What is the condition of the complex?

  • Amenities
  • Pools
  • Clubhouses
  • RV storage
  • Homeowners Association
  • Reserve Study: (Financial health of Association) Reserves are the life’s blood of the homeowners association.  Without reserves, the Association will ask you, at some point in your ownership, to come up with a special assessment to replace or repair a major component.
  • Special Assessments: (Extra fees imposed on homeowners for upkeep and repairs) Read the minutes of the homeowners association for at least one year to determine if there were any special assessments.  Also contact the Property Manager and determine if there are any anticipated for the future.
  • Any restrictions on rental activities?  Although rare, you must also read the Associations Rules and Regulations to determine if there are any restrictions or additional monthly charges for renting out your unit.
  • Owner/Renter occupancy level?  “Condo Cert” is a form submitted to the HOA so that the lender will know “what” is happening with the HOA.
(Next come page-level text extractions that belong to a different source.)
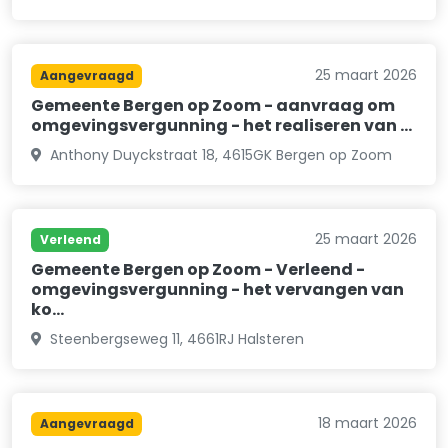
25 maart 2026
Aangevraagd
Gemeente Bergen op Zoom - aanvraag om
omgevingsvergunning - het realiseren van …
Anthony Duyckstraat 18, 4615GK Bergen op Zoom
25 maart 2026
Verleend
Gemeente Bergen op Zoom - Verleend -
omgevingsvergunning - het vervangen van
ko…
Steenbergseweg 11, 4661RJ Halsteren
18 maart 2026
Aangevraagd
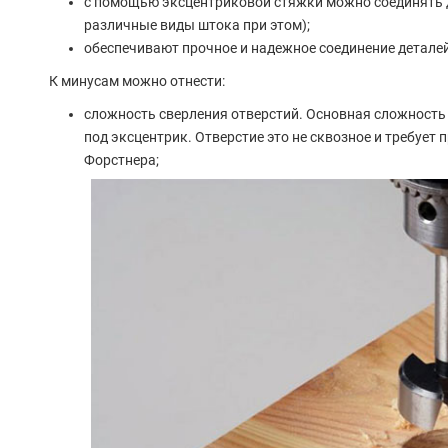
с помощью эксцентриковой стяжки можно соединять 
различные виды штока при этом);
обеспечивают прочное и надежное соединение деталей
К минусам можно отнести:
сложность сверления отверстий. Основная сложность 
под эксцентрик. Отверстие это не сквозное и требует
Форстнера;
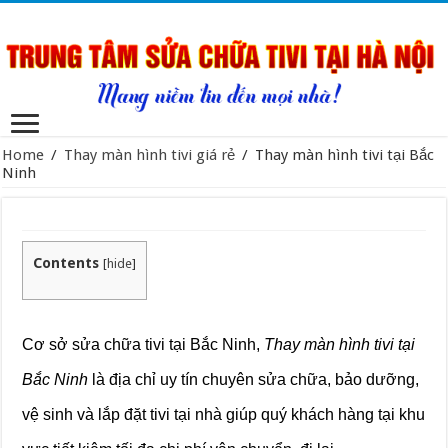
Home
/
Thay màn hình tivi giá rẻ
/
Thay màn hình tivi tại Bắc
Ninh
Contents
[
hide
]
Cơ sở sửa chữa tivi tại Bắc Ninh,
Thay màn hình tivi tại
Bắc Ninh
là địa chỉ uy tín chuyên sửa chữa, bảo dưỡng,
vệ sinh và lắp đặt tivi tại nhà giúp quý khách hàng tại khu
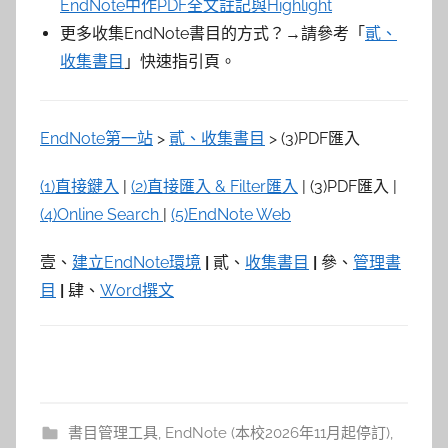
EndNote中作PDF全文註記與Highlight
更多收集EndNote書目的方式？→請參考「
貳、
收集書目
」快速指引頁。
EndNote第一站
>
貳、收集書目
> (3)PDF匯入
(1)直接鍵入
|
(2)直接匯入 & Filter匯入
| (3)PDF匯入 |
(4)Online Search
|
(5)EndNote Web
壹、
建立EndNote環境
|
貳、
收集書目
|
參、
管理書
目
|
肆、
Word撰文
書目管理工具
,
EndNote (本校2026年11月起停訂)
,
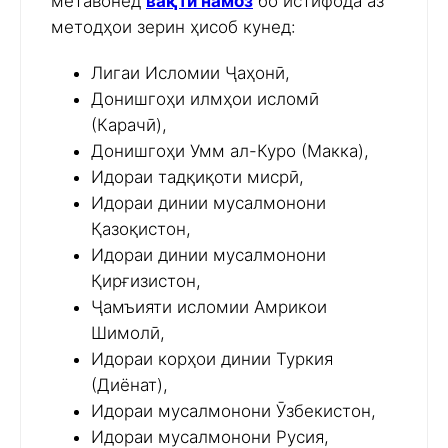
метавонед
вақти намоз
бо истифода аз
методҳои зерин ҳисоб кунед:
Лигаи Исломии Ҷаҳонӣ,
Донишгоҳи илмҳои исломӣ
(Карачӣ),
Донишгоҳи Умм ал-Куро (Макка),
Идораи тадқиқоти мисрӣ,
Идораи динии мусалмонони
Қазоқистон,
Идораи динии мусалмонони
Қирғизистон,
Ҷамъияти исломии Амрикои
Шимолӣ,
Идораи корҳои динии Туркия
(Диёнат),
Идораи мусалмонони Ӯзбекистон,
Идораи мусалмонони Русия,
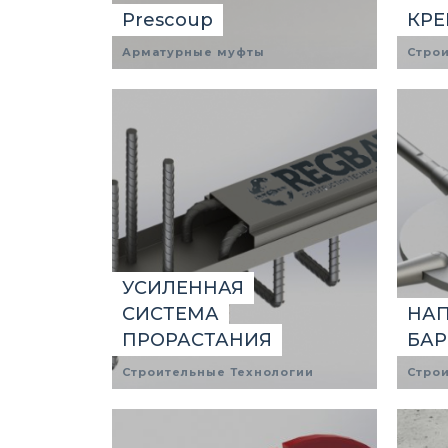
Prescoup
КРЕ
Арматурные муфты
Стро
УСИЛЕННАЯ
СИСТЕМА
НА
ПРОРАСТАНИЯ
БА
Строительные Технологии
Стро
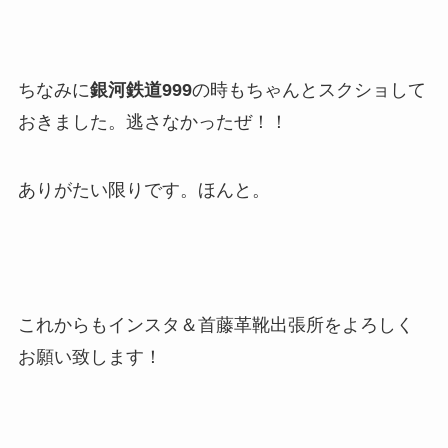
ちなみに
銀河鉄道999
の時もちゃんとスクショして
おきました。逃さなかったぜ！！
ありがたい限りです。ほんと。
これからもインスタ＆首藤革靴出張所をよろしく
お願い致します！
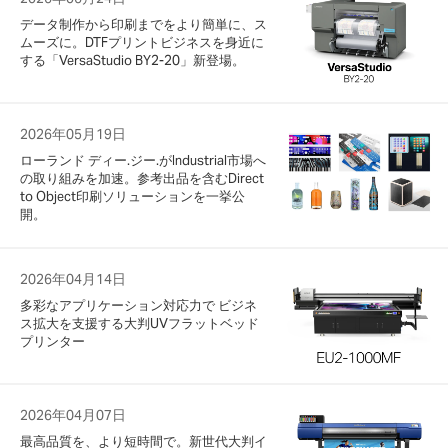
データ制作から印刷までをより簡単に、ス
ムーズに。DTFプリントビジネスを身近に
する「VersaStudio BY2-20」新登場。
2026年05月19日
ローランド ディー.ジー.がIndustrial市場へ
の取り組みを加速。参考出品を含むDirect
to Object印刷ソリューションを一挙公
開。
2026年04月14日
多彩なアプリケーション対応力で ビジネ
ス拡大を支援する大判UVフラットベッド
プリンター
2026年04月07日
最高品質を、より短時間で。新世代大判イ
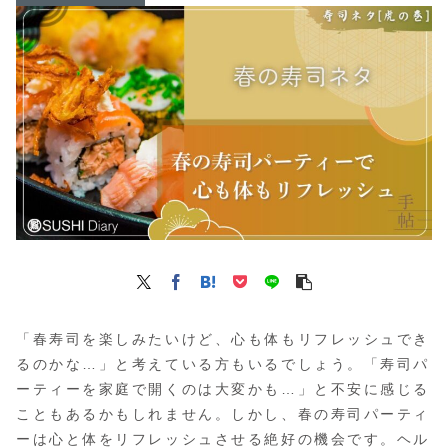
「春寿司を楽しみたいけど、心も体もリフレッシュでき
るのかな…」と考えている方もいるでしょう。「寿司パ
ーティーを家庭で開くのは大変かも…」と不安に感じる
こともあるかもしれません。しかし、春の寿司パーティ
ーは心と体をリフレッシュさせる絶好の機会です。ヘル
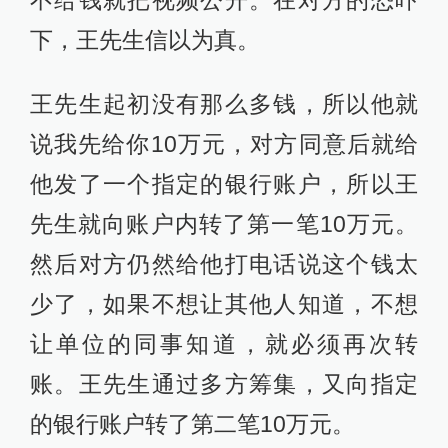
不给钱就把视频公开。在对方的恐吓
下，王先生信以为真。
王先生起初没有那么多钱，所以他就
说我先给你10万元，对方同意后就给
他发了一个指定的银行账户，所以王
先生就向账户内转了第一笔10万元。
然后对方仍然给他打电话说这个钱太
少了，如果不想让其他人知道，不想
让单位的同事知道，就必须再次转
账。王先生通过多方筹集，又向指定
的银行账户转了第二笔10万元。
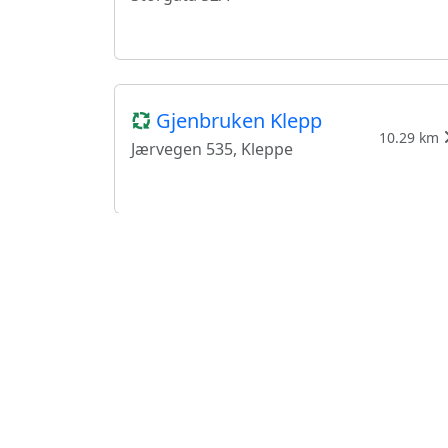
Gjenbruken Klepp
10.29 km
Jærvegen 535, Kleppe
NMS Gjenbruk
11.51 km
Torgveien 15 B, Stavanger
UFF Second Hand
Stavanger
13.89 km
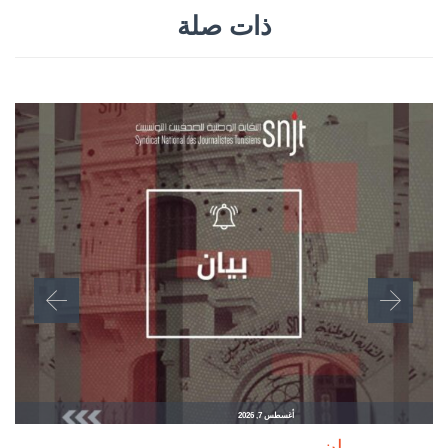
ذات صلة
أغسطس 7, 2026
بــيـــــــــــان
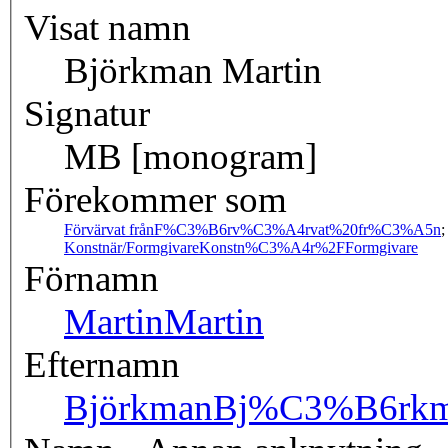
Visat namn
Björkman Martin
Signatur
MB [monogram]
Förekommer som
Förvärvat från
F%C3%B6rv%C3%A4rvat%20fr%C3%A5n
Konstnär/Formgivare
Konstn%C3%A4r%2FFormgivare
Förnamn
Martin
Martin
Efternamn
Björkman
Bj%C3%B6rk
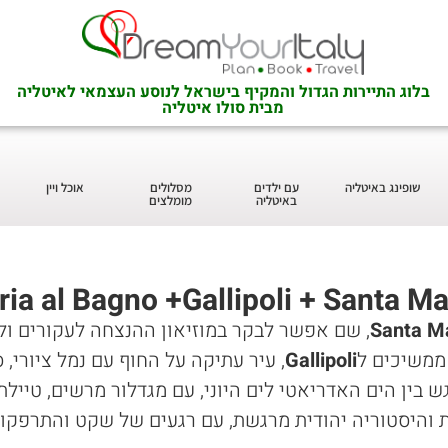
בלוג התיירות הגדול והמקיף בישראל לנוסע העצמאי לאיטליה
מבית סולו איטליה
שופינג באיטליה
עם ילדים
מסלולים
אוכל ויין
באיטליה
מומלצים
Santa Ma
, שם אפשר לבקר במוזיאון ההנצחה לעקורים ול
ממשיכים ל
Gallipoli
, עיר עתיקה על החוף עם נמל ציורי,
ש בין הים האדריאטי לים היוני, עם מגדלור מרשים, טיילת 
ות והיסטוריה יהודית מרגשת, עם רגעים של שקט והתרפקו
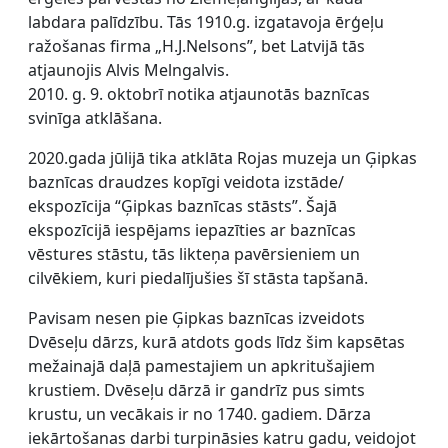
labdara palīdzību. Tās 1910.g. izgatavoja ērģeļu
ražošanas firma „H.J.Nelsons”, bet Latvijā tās
atjaunojis Alvis Melngalvis.
2010. g. 9. oktobrī notika atjaunotās baznīcas
svinīga atklāšana.
2020.gada jūlijā tika
atklāta Rojas muzeja un Ģipkas
baznīcas draudzes kopīgi veidota izstāde/
ekspozīcija “Ģipkas baznīcas stāsts”.
Šajā
ekspozīcijā iespējams iepazīties ar baznīcas
vēstures stāstu, tās likteņa pavērsieniem un
cilvēkiem, kuri piedalījušies šī stāsta tapšanā.
Pavisam nesen pie Ģipkas baznīcas izveidots
Dvēseļu dārzs, kurā atdots gods līdz šim kapsētas
mežainajā daļā pamestajiem un apkritušajiem
krustiem. Dvēseļu dārzā ir gandrīz pus simts
krustu, un vecākais ir no 1740. gadiem. Dārza
iekārtošanas darbi turpināsies katru gadu, veidojot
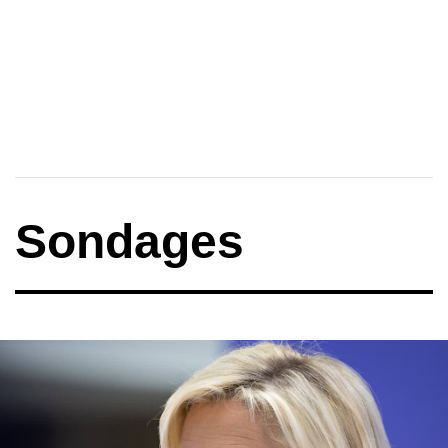
Sondages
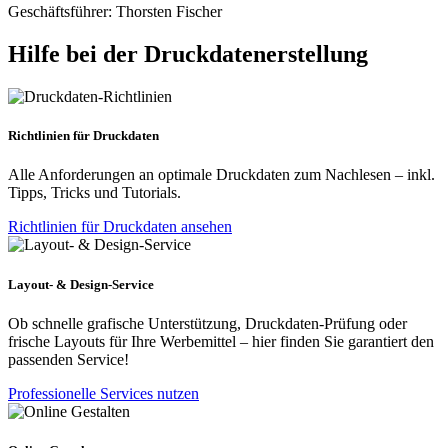
Geschäftsführer: Thorsten Fischer
Hilfe bei der Druckdatenerstellung
Richtlinien für Druckdaten
Alle Anforderungen an optimale Druckdaten zum Nachlesen – inkl.
Tipps, Tricks und Tutorials.
Richtlinien für Druckdaten ansehen
Layout- & Design-Service
Ob schnelle grafische Unterstützung, Druckdaten-Prüfung oder
frische Layouts für Ihre Werbemittel – hier finden Sie garantiert den
passenden Service!
Professionelle Services nutzen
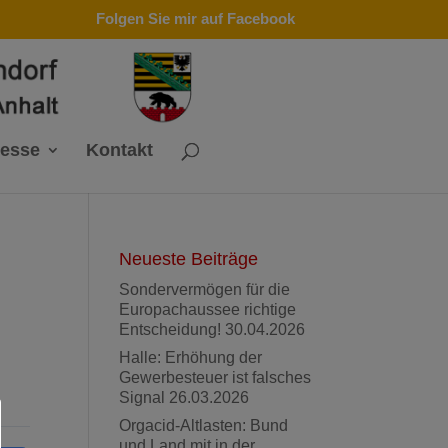
Folgen Sie mir auf Facebook
resse
Kontakt
Neueste Beiträge
Sondervermögen für die
Europachaussee richtige
Entscheidung!
30.04.2026
Halle: Erhöhung der
Gewerbesteuer ist falsches
Signal
26.03.2026
Orgacid-Altlasten: Bund
und Land mit in der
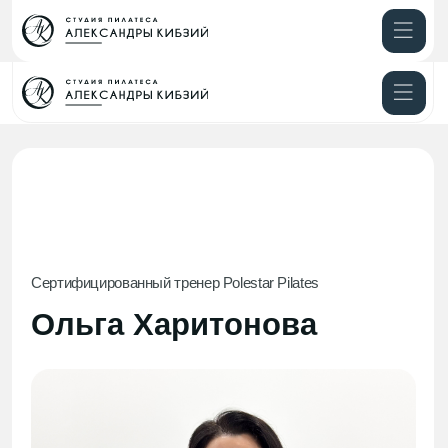
Направления
Расписание
Сертифицированный тренер Polestar Pilates
Ольга Харитонова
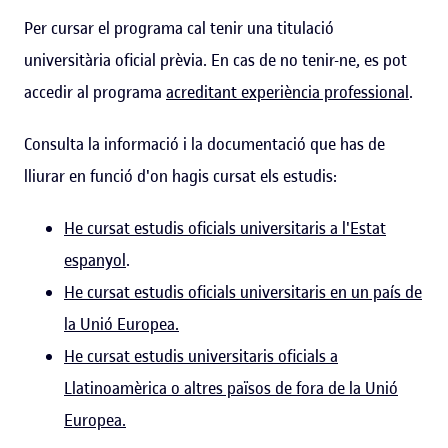
Per cursar el programa cal tenir una titulació
universitària oficial prèvia. En cas de no tenir-ne, es pot
accedir al programa
acreditant experiència professional
.
Consulta la informació i la documentació que has de
lliurar en funció d'on hagis cursat els estudis:
He cursat estudis oficials universitaris a l'Estat
espanyol
.
He cursat estudis oficials universitaris en un país de
la Unió Europea.
He cursat estudis universitaris oficials a
Llatinoamèrica o altres països de fora de la Unió
Europea.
What is the makeup of the community?

  • Is it an ethnic neighborhood?
  • Do you speak the language and have an opportunity to rent your unit easier than most?
  • Is it a restricted neighborhood?  (Ex: Senior Community)

How much are the local rents?

  • This is extremely important to your success and you must determine the accuracy of this number through various sources.
  • Local newspaper rental ads.
  • Real Estate Agent (MLS Listings)
  • Drive by the complex and call on for Rent Signs.
  • Online rental sites.
  • What is the most you’ll pay for the property or MAO (Maximum Allowable Offer)?
  • What is the least you’ll pay for the property?
  • What is the minimum/maximum number of bedrooms?
  • You’re Criteria.  Work it!
  • Keep in mind, however, that sometimes a 2 bedroom home could become a 3 bedroom or a 1 bath house could become a 2 bath; so keep your criteria a little liberal.